I'm sure you can find experts in writing laws so that they're technically not a blanket ban, but it's still impossible to fulfill all requirements while still being profitable.


We set it all the time over here in Utah. Some heavy tourist cities wanted to ban plastic bags at grocery stores. The state swooped in and made it illegal to ban plastic bags in the entire state. The "free market" has to decide if we want them or not.


That's one of those ironic things that conservative state legislatures do. They're all for small government until a liberal city passes a law they don't like.


Sure it is. NIMBYs are totally out of control. The time is long past for intervention.


It's a great precedent to set. First solar then high density zoning.


Happens all the time, actually. It's called preemption.


I think it's a great precedent, when branches of governments abuse their authority a different power must step in.

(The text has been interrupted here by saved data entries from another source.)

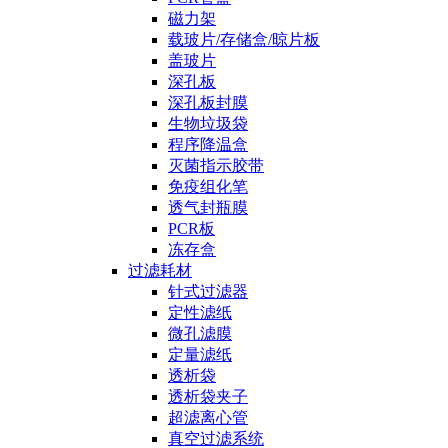
磁力架
载玻片/存储盒/晾片板
盖玻片
深孔板
深孔板封膜
生物垃圾袋
程序降温盒
灭菌指示胶带
免疫组化笔
透气封瓶膜
PCR板
冻存盒
过滤耗材
针式过滤器
定性滤纸
微孔滤膜
定量滤纸
透析袋
透析袋夹子
超滤离心管
真空过滤系统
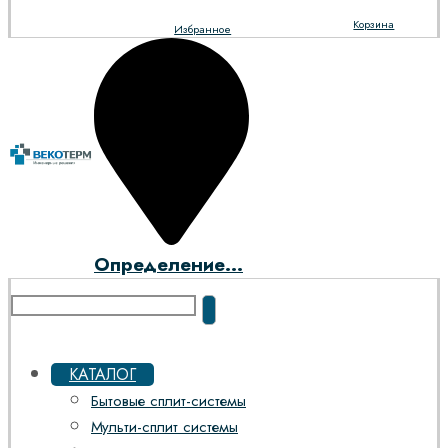
Корзина
Избранное
Определение...
КАТАЛОГ
Бытовые сплит-системы
Мульти-сплит системы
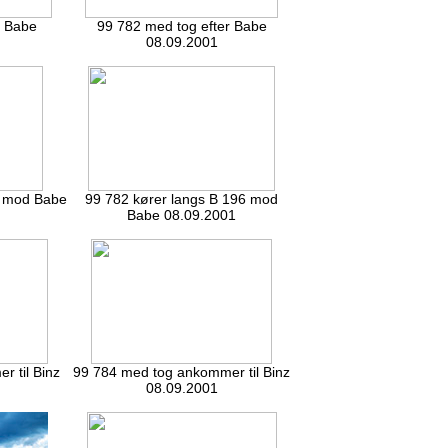
r Babe
99 782 med tog efter Babe
08.09.2001
6 mod Babe
99 782 kører langs B 196 mod
Babe 08.09.2001
 til Binz
99 784 med tog ankommer til Binz
08.09.2001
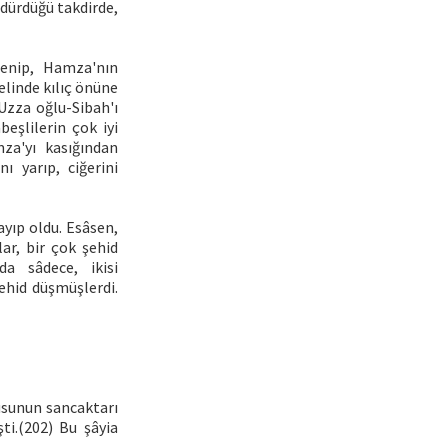
ldürdüğü takdirde,
lenip, Hamza'nın
linde kılıç önüne
Uzza oğlu-Sibah'ı
eşlilerin çok iyi
mza'yı kasığından
ı yarıp, ciğerini
yıp oldu. Esâsen,
ar, bir çok şehid
nda sâdece, ikisi
ehid düşmüşlerdi.
dusunun sancaktarı
ti.(202) Bu şâyia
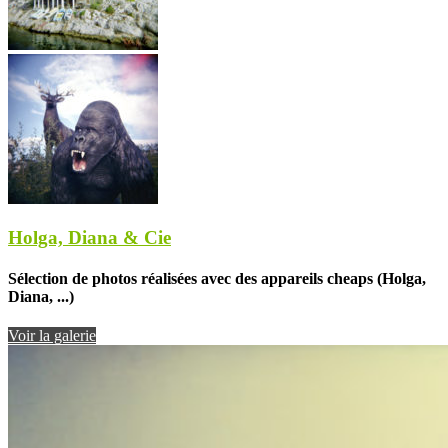
Holga, Diana & Cie
Sélection de photos réalisées avec des appareils cheaps (Holga,
Diana, ...)
Voir la galerie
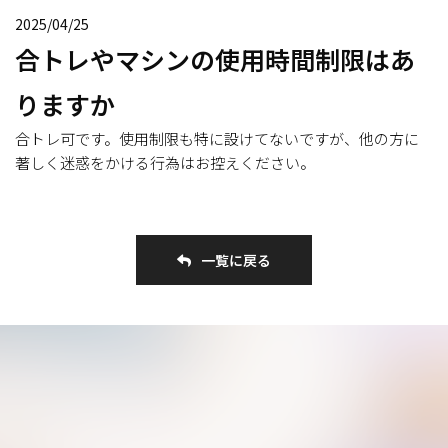
2025/04/25
合トレやマシンの使用時間制限はあ
りますか
合トレ可です。使用制限も特に設けてないですが、他の方に
著しく迷惑をかける行為はお控えください。
一覧に戻る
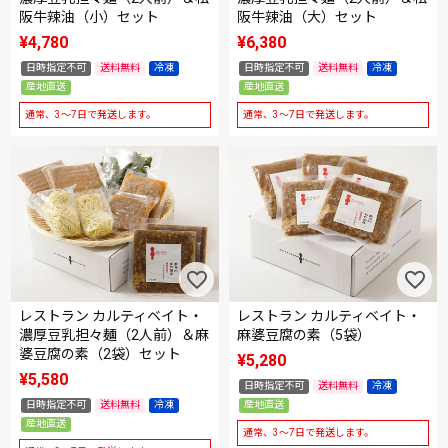
阪牛辣油（小）セット
阪牛辣油（大）セット
¥
4,780
¥
6,380
日時指定不可
送料無料
冷凍
日時指定不可
送料無料
冷凍
産地直送
産地直送
通常、3～7日で発送します。
通常、3～7日で発送します。
レストラン カルティベイト・
レストラン カルティベイト・
濃厚豆乳担々麺（2人前）＆麻
麻婆豆腐の素（5袋）
婆豆腐の素（2袋）セット
¥
5,280
¥
5,580
日時指定不可
送料無料
冷凍
日時指定不可
送料無料
冷凍
産地直送
産地直送
通常、3～7日で発送します。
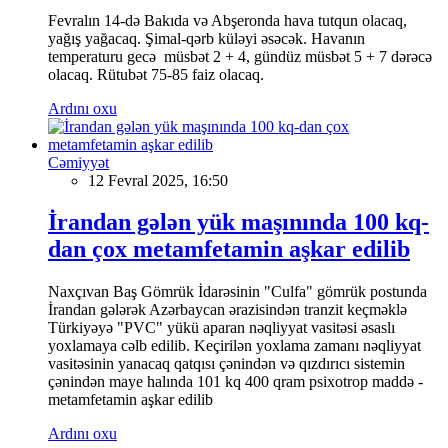
Fevralın 14-də Bakıda və Abşeronda hava tutqun olacaq,
yağış yağacaq. Şimal-qərb küləyi əsəcək. Havanın
temperaturu gecə müsbət 2 + 4, gündüz müsbət 5 + 7 dərəcə
olacaq. Rütubət 75-85 faiz olacaq.
Ardını oxu
Cəmiyyət
12 Fevral 2025, 16:50
İrandan gələn yük maşınında 100 kq-
dan çox metamfetamin aşkar edilib
Naxçıvan Baş Gömrük İdarəsinin "Culfa" gömrük postunda
İrandan gələrək Azərbaycan ərazisindən tranzit keçməklə
Türkiyəyə "PVC" yükü aparan nəqliyyat vasitəsi əsaslı
yoxlamaya cəlb edilib. Keçirilən yoxlama zamanı nəqliyyat
vasitəsinin yanacaq qatqısı çənindən və qızdırıcı sistemin
çənindən maye halında 101 kq 400 qram psixotrop maddə -
metamfetamin aşkar edilib
Ardını oxu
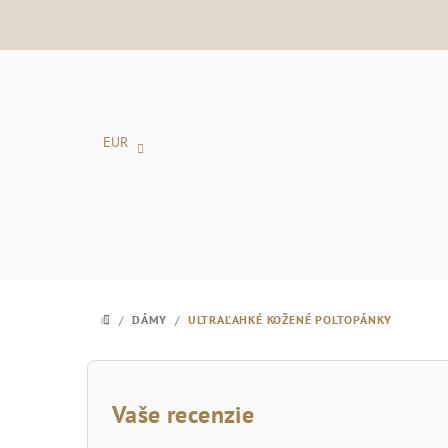
Prejsť
na
obsah
EUR
/
DÁMY
/
ULTRAĽAHKÉ KOŽENÉ POLTOPÁNKY
DOMOV
B
o
Vaše recenzie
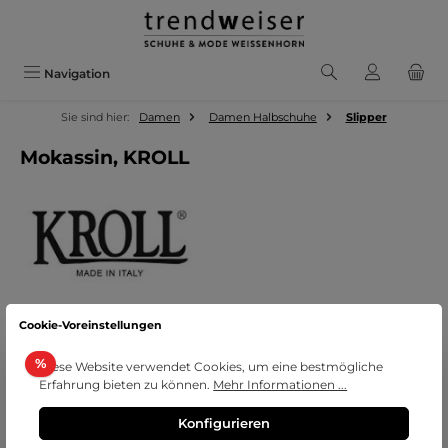
Zum Hauptinhalt springen
Navigation
Sie sind hier:
Damen
Damen Halbschuhe
Slipper
Mokassin, KROLL
Cookie-Voreinstellungen
Bildergalerie überspringen
Rabatt
%
Diese Website verwendet Cookies, um eine bestmögliche
Erfahrung bieten zu können.
Mehr Informationen ...
Konfigurieren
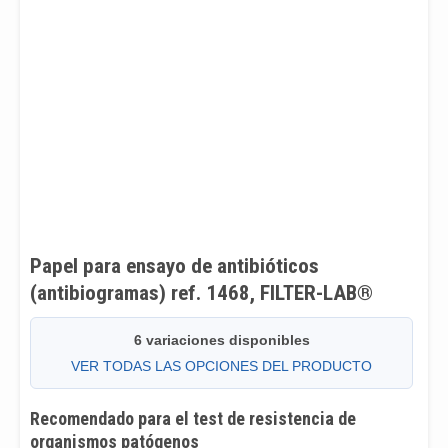
Papel para ensayo de antibióticos
(antibiogramas) ref. 1468, FILTER-LAB®
6 variaciones disponibles
VER TODAS LAS OPCIONES DEL PRODUCTO
Recomendado para el test de resistencia de
organismos patógenos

More like a desperately needed precedent.


>[...] solar projects proposed along or near the highway would ruin the pristine desert landscapes [...]

Ironic.


It makes sense if the locals benefit from tourists driving down those roads to observe the scenery. A place without roads may be even more pristine, but it also might as well not exist because normal people can't go there.

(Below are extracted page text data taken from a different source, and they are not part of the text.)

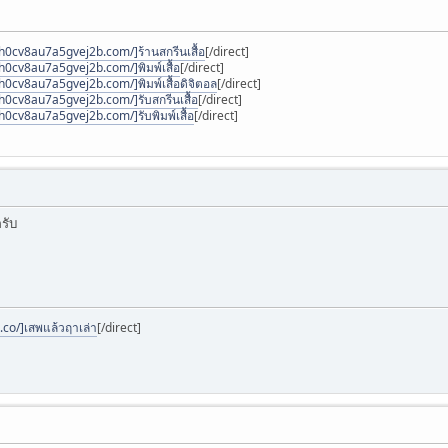
h0cv8au7a5gvej2b.com/]ร้านสกรีนเสื้อ
[/direct]
h0cv8au7a5gvej2b.com/]พิมพ์เสื้อ
[/direct]
h0cv8au7a5gvej2b.com/]พิมพ์เสื้อดิจิตอล
[/direct]
h0cv8au7a5gvej2b.com/]รับสกรีนเสื้อ
[/direct]
h0cv8au7a5gvej2b.com/]รับพิมพ์เสื้อ
[/direct]
ครับ
co/]เสพแล้วฤาเล่า
[/direct]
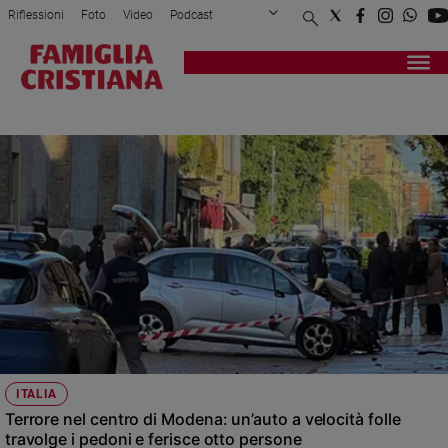
Riflessioni
Foto
Video
Podcast
Privacy Policy
Chi siamo
Contatti
Pubblicità
Attualità
Registrati
Redazione
Italia
ATTENTATO
Cronaca
Politica
Mondo
Economia
Legalità
e
giustizia
Sport
Interviste
Papa
ITALIA
Papa
Terrore nel centro di Modena: un’auto a velocità folle
travolge i pedoni e ferisce otto persone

I suppose a divider with solar panels in it that also provide shade to driving cars would be out of the question.


Lots of commenters ITT who have obviously never actually been to the California desert. Paving the California desert with solar panels would be no less of an environmental tragedy than the clear cutting of the giant redwoods or the flooding of the Hetch Hetchy Valley.

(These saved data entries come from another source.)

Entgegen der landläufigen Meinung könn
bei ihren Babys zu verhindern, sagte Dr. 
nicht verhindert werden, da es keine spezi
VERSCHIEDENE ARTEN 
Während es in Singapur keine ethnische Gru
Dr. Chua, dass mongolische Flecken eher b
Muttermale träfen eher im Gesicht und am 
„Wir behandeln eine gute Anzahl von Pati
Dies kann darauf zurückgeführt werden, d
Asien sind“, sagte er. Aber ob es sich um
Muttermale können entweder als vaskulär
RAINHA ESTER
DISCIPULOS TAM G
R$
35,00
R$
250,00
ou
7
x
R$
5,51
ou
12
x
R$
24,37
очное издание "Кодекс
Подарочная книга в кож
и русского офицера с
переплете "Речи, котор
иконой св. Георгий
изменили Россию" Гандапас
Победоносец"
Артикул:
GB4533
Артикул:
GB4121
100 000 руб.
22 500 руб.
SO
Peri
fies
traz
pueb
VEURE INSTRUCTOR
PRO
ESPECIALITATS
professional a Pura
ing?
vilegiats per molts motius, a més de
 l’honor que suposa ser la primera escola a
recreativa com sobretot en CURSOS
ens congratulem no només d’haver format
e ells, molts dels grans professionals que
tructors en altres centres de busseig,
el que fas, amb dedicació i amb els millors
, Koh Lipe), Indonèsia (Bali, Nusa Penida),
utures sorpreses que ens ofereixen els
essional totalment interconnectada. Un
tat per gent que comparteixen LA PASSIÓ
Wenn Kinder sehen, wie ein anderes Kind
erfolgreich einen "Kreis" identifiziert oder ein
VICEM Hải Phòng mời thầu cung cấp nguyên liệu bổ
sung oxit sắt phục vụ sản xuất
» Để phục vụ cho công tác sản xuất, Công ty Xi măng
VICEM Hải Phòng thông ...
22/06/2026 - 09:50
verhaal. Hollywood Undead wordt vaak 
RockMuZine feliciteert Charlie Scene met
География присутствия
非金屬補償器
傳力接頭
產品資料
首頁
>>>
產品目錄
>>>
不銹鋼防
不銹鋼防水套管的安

Can you explain why? I can see how it would be undesirable to locals, but clear cutting redwoods would release massive amounts of stored carbon, whereas solar panels in the desert would seem to do the opposite.


The desert isn't a blank sandscape. There's a whole ecosystem of desert plants and creatures, not to mention the solar panels killing migratory birds.


This gets to a conflict of values between different environmentalists - a lot of people are willing to accept local environmental damage in order to counter climate change.


The people willing to accept “local” environmental change are not local, are they? Let’s be honest, coastal liberals want to build solar in the desert so they can charge their Teslas with a clear conscience. The people actually living there resent this. It’s the same dynamic that’s been playing out for over a century between urban and rural CA as regards water.


Plenty of coastal wind farms going up. You put solar farms in the desert because that's where they make sense: minimal environmental impact compared to anywhere else they could go, and lots of uninterrupted sunlight.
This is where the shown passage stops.